Revera Retirement Living, which operates long-term care homes across Canada, is being sued for negligence and breach of contract.
Plaintiffs Peter Masucci and Tonino Ricci lost their mothers after the women contracted COVID-19 while living in the Revera-operated facility Harold and Grace Baker Centre in Toronto, according to the statement of claim.
The plaintiffs allege the facilities lacked "proper sanitation protocols and adequate testing to prevent the spread of COVID-19." The statement of claim also alleges Revera did not properly inform residents or families of any measures it was taking to keep its facilities safe.
Dozens of families join
Dozens of families who have lost loved ones at Revera long-term care homes in Ontario have come forward to be part of the lawsuit, according to lawyer Darryl Singer of Diamond and Diamond Lawyers.
Singer says he hopes the lawsuit will help change the way long-term care homes are run in the future.
"What I call the profit over the person motive of these long-term care operators has existed for years and years," said Singer.
In a statement to CBC News, Revera Retirement Living says it's reviewing the lawsuit and will respond in due course.
"However, we will not let it distract us from our singular focus at this time, which is to prevent further illness and loss of life," the statement said.
The company adds it's been following government directives since the outset of the pandemic.
'She was my everything'
Forest Heights Long-term Care Home in Kitchener, which is operated by Revera, is the hardest hit long-term care facility in Waterloo region. As of Friday, 150 residents have tested positive and 35 people have died at the facility from COVID-19.

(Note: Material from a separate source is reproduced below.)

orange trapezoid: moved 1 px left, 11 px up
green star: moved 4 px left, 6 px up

On April 22, Tracy Rowley found out a woman she referred to as her second mother, Shirley Egerdeen, had died from COVID-19 at the age of 74. The Forest Heights resident had tested positive earlier that month.

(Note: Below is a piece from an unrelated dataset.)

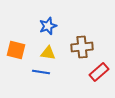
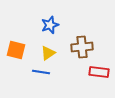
blue star: moved 2 px right, 1 px up
yellow triangle: rotated 42 degrees counterclockwise
red rectangle: rotated 48 degrees clockwise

Rowley is one of the people who has signed on to the class action lawsuit.
"We laid my second mom to rest ...she was my everything," said Rowley.
Rowley believes Forest Heights Long-Term Care Home waited too long to manage the COVID-19 crisis. The facility moved 40 people out of the home and into Waterloo's region's three hospitals around the time Rowley had found out Egerdeen had died.
"I don't want any other person to lose a mother, a father, a friend, an aunt, an uncle, a grandparent. This isn't the way they deserve to go out. They don't deserve to be a number," said Rowley.